------ Information given
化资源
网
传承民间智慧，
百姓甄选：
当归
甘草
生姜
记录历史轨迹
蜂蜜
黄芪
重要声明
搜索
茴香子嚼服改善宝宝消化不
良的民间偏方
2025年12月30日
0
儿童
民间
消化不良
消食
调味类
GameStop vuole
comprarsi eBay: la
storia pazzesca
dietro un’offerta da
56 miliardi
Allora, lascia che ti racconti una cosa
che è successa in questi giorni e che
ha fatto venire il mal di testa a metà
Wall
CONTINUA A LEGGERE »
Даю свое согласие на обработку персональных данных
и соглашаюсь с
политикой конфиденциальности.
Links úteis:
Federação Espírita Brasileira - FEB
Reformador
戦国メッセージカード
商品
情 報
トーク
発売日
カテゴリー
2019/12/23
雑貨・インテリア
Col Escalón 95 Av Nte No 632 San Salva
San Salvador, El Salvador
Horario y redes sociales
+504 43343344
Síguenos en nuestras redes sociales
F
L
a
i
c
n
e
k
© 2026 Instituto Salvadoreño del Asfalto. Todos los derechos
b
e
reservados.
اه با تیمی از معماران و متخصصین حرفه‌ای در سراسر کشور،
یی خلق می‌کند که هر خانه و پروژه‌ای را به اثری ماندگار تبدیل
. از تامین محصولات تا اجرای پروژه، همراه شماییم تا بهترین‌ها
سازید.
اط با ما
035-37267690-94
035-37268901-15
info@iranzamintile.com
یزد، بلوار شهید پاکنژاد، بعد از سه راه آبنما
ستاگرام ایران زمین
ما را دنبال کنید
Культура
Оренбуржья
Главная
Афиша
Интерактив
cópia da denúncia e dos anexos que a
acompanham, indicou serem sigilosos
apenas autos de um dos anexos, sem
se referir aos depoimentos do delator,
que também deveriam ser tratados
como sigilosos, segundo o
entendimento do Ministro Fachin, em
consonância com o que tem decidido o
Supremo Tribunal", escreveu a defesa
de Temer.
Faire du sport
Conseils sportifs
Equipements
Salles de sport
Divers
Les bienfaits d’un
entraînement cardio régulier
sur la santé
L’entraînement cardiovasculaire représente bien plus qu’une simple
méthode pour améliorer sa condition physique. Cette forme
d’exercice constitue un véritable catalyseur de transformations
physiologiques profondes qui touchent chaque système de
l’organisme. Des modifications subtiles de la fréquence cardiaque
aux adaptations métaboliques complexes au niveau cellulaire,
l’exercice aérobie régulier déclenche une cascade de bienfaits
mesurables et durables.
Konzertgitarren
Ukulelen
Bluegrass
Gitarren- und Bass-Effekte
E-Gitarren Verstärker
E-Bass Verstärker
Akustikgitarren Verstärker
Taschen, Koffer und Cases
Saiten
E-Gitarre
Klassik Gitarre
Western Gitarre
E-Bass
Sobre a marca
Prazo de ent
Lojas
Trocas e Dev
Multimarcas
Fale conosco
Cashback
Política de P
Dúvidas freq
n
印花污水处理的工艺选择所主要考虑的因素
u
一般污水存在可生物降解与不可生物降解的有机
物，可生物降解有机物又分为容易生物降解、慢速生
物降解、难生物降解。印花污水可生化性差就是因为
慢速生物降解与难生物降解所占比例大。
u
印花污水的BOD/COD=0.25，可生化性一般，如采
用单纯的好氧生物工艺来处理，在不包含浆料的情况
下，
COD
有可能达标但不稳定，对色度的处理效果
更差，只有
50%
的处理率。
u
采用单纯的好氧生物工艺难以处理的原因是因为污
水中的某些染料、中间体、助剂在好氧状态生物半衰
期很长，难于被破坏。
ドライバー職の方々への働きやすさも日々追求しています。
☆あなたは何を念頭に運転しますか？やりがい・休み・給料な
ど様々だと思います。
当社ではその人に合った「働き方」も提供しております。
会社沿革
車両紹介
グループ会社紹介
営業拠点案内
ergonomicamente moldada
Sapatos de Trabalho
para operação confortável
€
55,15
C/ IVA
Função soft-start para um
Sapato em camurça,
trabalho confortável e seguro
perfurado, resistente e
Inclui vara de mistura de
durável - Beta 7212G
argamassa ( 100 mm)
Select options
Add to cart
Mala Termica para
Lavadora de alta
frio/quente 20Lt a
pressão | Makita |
------------
**What to produce**
Filter the entries and keep only the lines holding "para".

**Problem solution**
para operação confortável
Função soft-start para um
Mala Termica para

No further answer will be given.